I have Photoshop, Illustrator and Sketch up which I really haven't used but I need to learn HOW to design things in 3D. Can anyone recommend a good starting point for designs for the M3D printer?

----------


## kkuntz16

Designing in 3D does take some getting use to but if you are going to use Sketch Up here are some great tutorial sites:

http://designerhacks.com/sketchup-tutorials/
http://www.sketchup.com/learn/videos/58
https://www.youtube.com/user/4sketchupgo2school/videos

If you are just looking for designs then I would recommend thingiverse.com its a great place to go and find just about anything.

Hope this help.

----------


## curious aardvark

I'd recommend openscad - easy to learn, no drawing involved and every single design can simply be exported to your slicer without any need for post processing with netfabb etc. 
Plus versions available for android as well as mac.

----------


## 3dex ltd

There are so many pieces of design software available so it can be really hard to decide on one and then learn it. However, luckily there is the glorious depths of Youtube that make learning easy. 
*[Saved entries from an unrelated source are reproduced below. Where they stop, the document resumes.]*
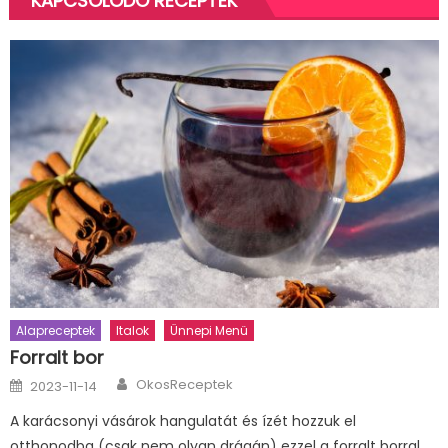
KAPCSOLÓDÓ RECEPTEK
Alapreceptek
Italok
Ünnepi Menü
Forralt bor
Author
Posted
OkosReceptek
2023-11-14
on
A karácsonyi vásárok hangulatát és ízét hozzuk el
otthonodba (csak nem olyan drágán) ezzel a forralt borral,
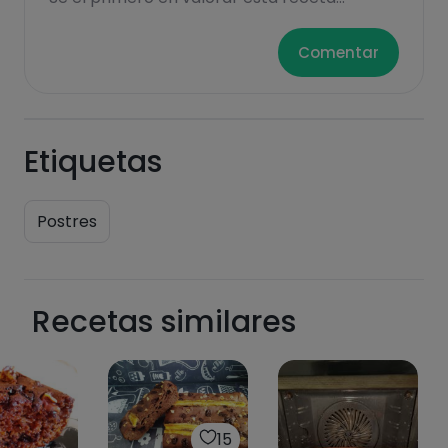
Comentar
Etiquetas
Postres
Recetas similares
15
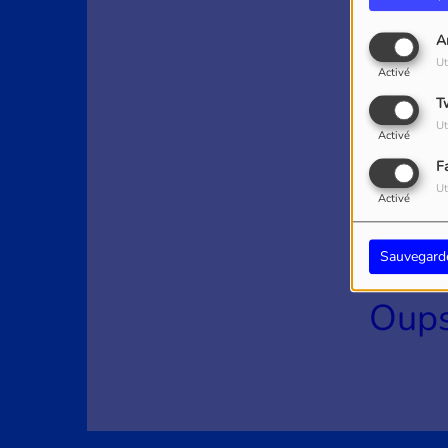
A
Ut
Activé
T
Ut
Activé
F
Ut
Activé
Sauvegard
Oups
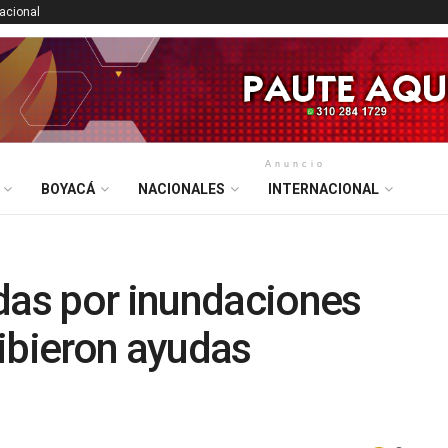
nacional
Anuncio
BOYACÁ
NACIONALES
INTERNACIONAL
das por inundaciones
ibieron ayudas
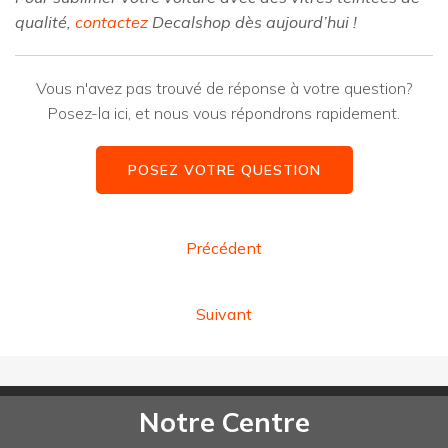
qualité,
contactez
Decalshop dès aujourd’hui !
Vous n'avez pas trouvé de réponse à votre question?
Posez-la ici, et nous vous répondrons rapidement.
POSEZ VOTRE QUESTION
Précédent
Suivant
Notre Centre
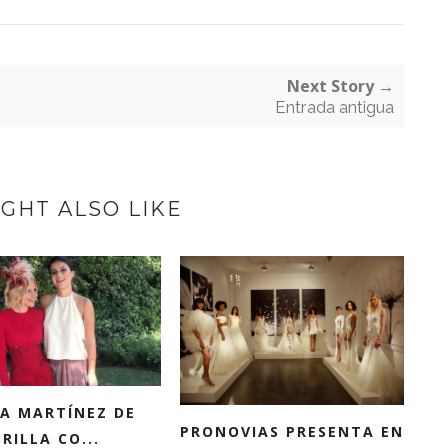
Next Story →
Entrada antigua
GHT ALSO LIKE
A MARTÍNEZ DE
PRONOVIAS PRESENTA EN
BRILLA CO...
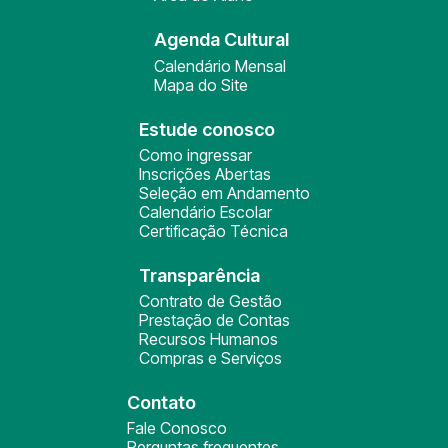
Agenda Cultural
Calendário Mensal
Mapa do Site
Estude conosco
Como ingressar
Inscrições Abertas
Seleção em Andamento
Calendário Escolar
Certificação Técnica
Transparência
Contrato de Gestão
Prestação de Contas
Recursos Humanos
Compras e Serviços
Contato
Fale Conosco
Perguntas frequentes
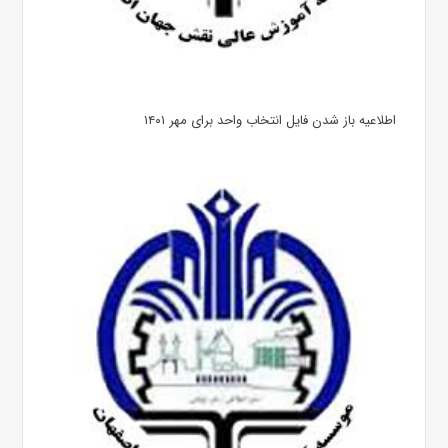
اطلاعیه باز شدن فایل انتخاب واحد برای مهر ۱۴۰۱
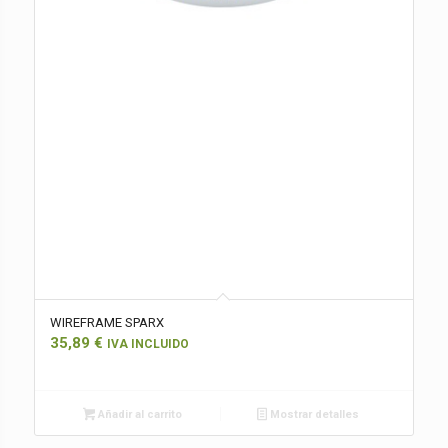
WIREFRAME SPARX
35,89
€
IVA INCLUIDO
Añadir al carrito
Mostrar detalles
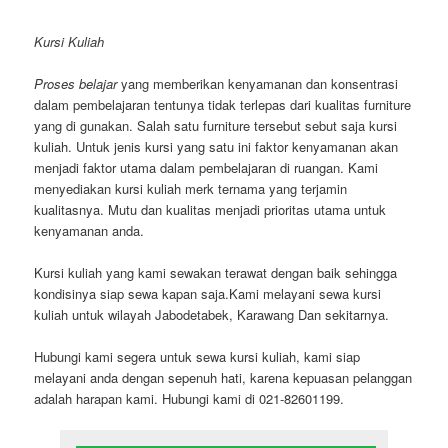
Kursi Kuliah
Proses belajar
yang memberikan kenyamanan dan konsentrasi
dalam pembelajaran tentunya tidak terlepas dari kualitas furniture
yang di gunakan. Salah satu furniture tersebut sebut saja kursi
kuliah. Untuk jenis kursi yang satu ini faktor kenyamanan akan
menjadi faktor utama dalam pembelajaran di ruangan. Kami
menyediakan kursi kuliah merk ternama yang terjamin
kualitasnya. Mutu dan kualitas menjadi prioritas utama untuk
kenyamanan anda.
Kursi kuliah yang kami sewakan terawat dengan baik sehingga
kondisinya siap sewa kapan saja.Kami melayani sewa kursi
kuliah untuk wilayah Jabodetabek, Karawang Dan sekitarnya.
Hubungi kami segera untuk sewa kursi kuliah, kami siap
melayani anda dengan sepenuh hati, karena kepuasan pelanggan
adalah harapan kami. Hubungi kami di 021-82601199.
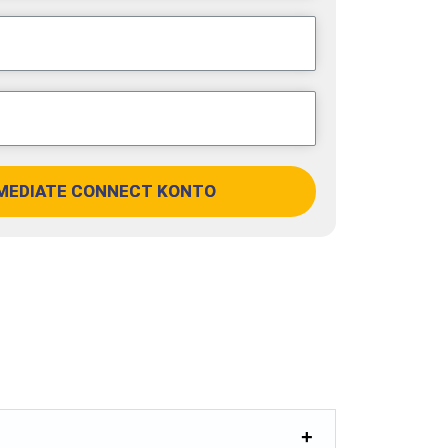
MEDIATE CONNECT KONTO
For example, there are thousands of tutorials on Blender 3D on youtube. It makes learning the software much easier!

----------


## iDig3Dprinting

> I have Photoshop, Illustrator and Sketch up which I really haven't used but I need to learn HOW to design things in 3D. Can anyone recommend a good starting point for designs for the M3D printer?


The only way to learn it is just to get in there and start designing something. Start simple and build on each model. It helps to think of designing things in a very modular way.

----------


## chaotic1

Thanks for the responses. I have picked up a few designs on Thingverse so I can get a better idea of what can be done with the little M3D printer. I printed a miniature chair (for a 1:48 scale house) and it worked a treat! I am finding that different colors and materials seem to work differently. Glad there is a forum available to ask questions.

----------


## curious aardvark

the best cad for 3d printing is openscad. 
mainly because everything you export is automatically manifold anf ready to print with no other messing about. 

Looks a bit intimidating at first, but you'll be surprised at just how quick you pick it up and you'll be making your own designs in no time :-)

----------


## Geoff

> I have Photoshop, Illustrator and Sketch up which I really haven't used but I need to learn HOW to design things in 3D. Can anyone recommend a good starting point for designs for the M3D printer?


If you can't get the hang of openscad (i'll be honest, it was a little too much for me, and turned what is generally a visual experience for me into a mathematical brain meltdown) I got into Blender years ago and never looked back. Free, completely free and can handle metrics just as well as any cad program, it's pretty much all I use these days.

www.blender.org

----------